Add new stories to here. Generally we want to put most of the user journeys in the main story so we only need to run 1 story to verify a CL in most cases. However, if the user journey may affect metrics of other user journeys, you should make it a separate story.

If your new stories don't need external network requests, you are done now.
If your new stories need external network requests and extend from MultiTabStory or other existing stories, add an item to here to reuse some of the existing recorded stories
If your new stories need external network requests that can't be reused from existing stories, follow the next section to record your own stories.

Finally, run the new stories locally to make sure they work, then upload the CL and run a pinpoint job to make sure they work before starting code review.

Record new stories

Record and upload new stories to cloud storage using these instructions.

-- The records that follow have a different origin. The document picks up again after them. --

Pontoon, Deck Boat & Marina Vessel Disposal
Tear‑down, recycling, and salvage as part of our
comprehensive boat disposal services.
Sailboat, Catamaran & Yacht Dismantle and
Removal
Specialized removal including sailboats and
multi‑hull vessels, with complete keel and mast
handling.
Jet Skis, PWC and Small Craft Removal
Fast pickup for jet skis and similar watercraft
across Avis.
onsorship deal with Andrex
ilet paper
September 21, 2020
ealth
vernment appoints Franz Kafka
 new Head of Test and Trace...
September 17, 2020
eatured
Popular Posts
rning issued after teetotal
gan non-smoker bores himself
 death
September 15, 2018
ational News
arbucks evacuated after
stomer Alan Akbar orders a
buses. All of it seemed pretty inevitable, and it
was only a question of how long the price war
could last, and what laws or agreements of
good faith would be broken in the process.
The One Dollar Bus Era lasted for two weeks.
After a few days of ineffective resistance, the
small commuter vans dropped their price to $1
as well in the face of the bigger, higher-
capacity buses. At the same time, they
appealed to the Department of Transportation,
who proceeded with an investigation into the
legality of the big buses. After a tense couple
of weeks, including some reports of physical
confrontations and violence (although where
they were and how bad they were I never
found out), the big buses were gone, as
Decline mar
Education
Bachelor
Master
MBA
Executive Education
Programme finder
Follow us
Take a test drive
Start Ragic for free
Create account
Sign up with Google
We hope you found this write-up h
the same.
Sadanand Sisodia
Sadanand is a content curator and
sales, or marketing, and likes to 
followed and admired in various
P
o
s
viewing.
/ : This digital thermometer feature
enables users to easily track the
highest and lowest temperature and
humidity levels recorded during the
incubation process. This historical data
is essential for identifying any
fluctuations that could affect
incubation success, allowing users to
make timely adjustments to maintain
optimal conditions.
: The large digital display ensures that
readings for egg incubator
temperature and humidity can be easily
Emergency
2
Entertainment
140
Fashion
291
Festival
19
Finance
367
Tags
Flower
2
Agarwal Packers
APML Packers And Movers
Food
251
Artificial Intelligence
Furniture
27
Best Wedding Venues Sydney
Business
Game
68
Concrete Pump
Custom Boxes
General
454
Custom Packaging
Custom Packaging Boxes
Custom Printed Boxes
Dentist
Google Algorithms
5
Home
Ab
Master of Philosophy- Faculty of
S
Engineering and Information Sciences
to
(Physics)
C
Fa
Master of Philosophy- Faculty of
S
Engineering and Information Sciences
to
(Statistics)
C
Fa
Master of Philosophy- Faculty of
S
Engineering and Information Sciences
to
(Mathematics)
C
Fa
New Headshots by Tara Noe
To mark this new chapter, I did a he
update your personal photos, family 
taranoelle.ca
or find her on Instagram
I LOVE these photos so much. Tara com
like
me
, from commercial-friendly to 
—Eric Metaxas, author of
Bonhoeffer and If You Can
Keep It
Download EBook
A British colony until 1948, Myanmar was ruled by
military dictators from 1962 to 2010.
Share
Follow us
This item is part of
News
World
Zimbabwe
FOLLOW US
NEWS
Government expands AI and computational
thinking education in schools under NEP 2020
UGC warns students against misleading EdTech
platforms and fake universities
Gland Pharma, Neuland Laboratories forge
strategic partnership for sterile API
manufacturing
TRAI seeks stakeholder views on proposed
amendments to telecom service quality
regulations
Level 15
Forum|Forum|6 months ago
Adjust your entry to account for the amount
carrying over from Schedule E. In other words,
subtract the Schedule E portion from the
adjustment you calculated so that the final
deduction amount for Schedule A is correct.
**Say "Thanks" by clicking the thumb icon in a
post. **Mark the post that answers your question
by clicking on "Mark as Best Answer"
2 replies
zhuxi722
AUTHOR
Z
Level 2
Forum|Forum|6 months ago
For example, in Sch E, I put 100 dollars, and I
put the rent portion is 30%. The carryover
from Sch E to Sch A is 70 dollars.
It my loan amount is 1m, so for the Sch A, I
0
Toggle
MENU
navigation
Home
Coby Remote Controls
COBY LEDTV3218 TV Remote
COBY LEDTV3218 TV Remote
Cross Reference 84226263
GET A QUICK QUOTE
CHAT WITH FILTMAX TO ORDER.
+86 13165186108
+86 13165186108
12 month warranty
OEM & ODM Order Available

Query benchmark metrics from chrome perf waterfall

Use the following link to query and compare realtime metrics data from any perf bots running on the performance waterfall.

https://chromeperf.appspot.com/report

Setup auto-triage on perf waterfall

Follow the auto-triage doc to setup metrics you want to monitor for regression(Example CL). If there's a regression detected on the waterfall an email will sent out automatically. You can then auto or manual bisect what commit regresses the performance.